[[ Provided information open ]]
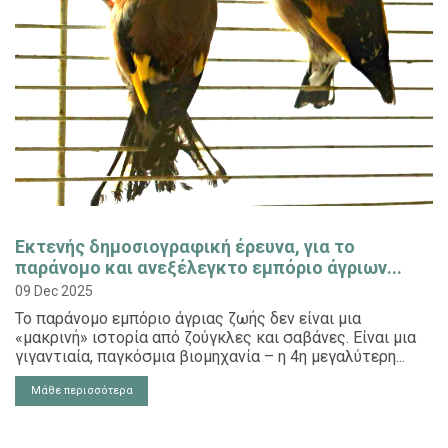
Eκτενής δημοσιογραφική έρευνα, για το
παράνομο και ανεξέλεγκτο εμπόριο άγριων...
09 Dec 2025
Το παράνομο εμπόριο άγριας ζωής δεν είναι μια
«μακρινή» ιστορία από ζούγκλες και σαβάνες. Είναι μια
γιγαντιαία, παγκόσμια βιομηχανία – η 4η μεγαλύτερη...
Μάθε περισσότερα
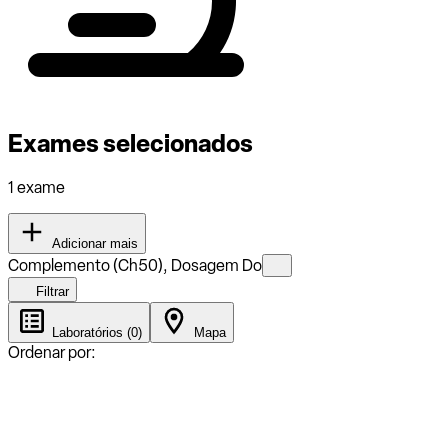
Exames selecionados
1 exame
Adicionar mais
Complemento (Ch50), Dosagem Do
Filtrar
Laboratórios (0)
Mapa
Ordenar por:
[[ Provided information closed ]]
(To do): Please return the listing above exactly and leave every picture out.

(Solution to this problem):
Eκτενής δημοσιογραφική έρευνα, για το
παράνομο και ανεξέλεγκτο εμπόριο άγριων...
09 Dec 2025
Το παράνομο εμπόριο άγριας ζωής δεν είναι μια
«μακρινή» ιστορία από ζούγκλες και σαβάνες. Είναι μια
γιγαντιαία, παγκόσμια βιομηχανία – η 4η μεγαλύτερη...
Μάθε περισσότερα
Exames selecionados
1 exame
Adicionar mais
Complemento (Ch50), Dosagem Do
Filtrar
Laboratórios (0)
Mapa
Ordenar por:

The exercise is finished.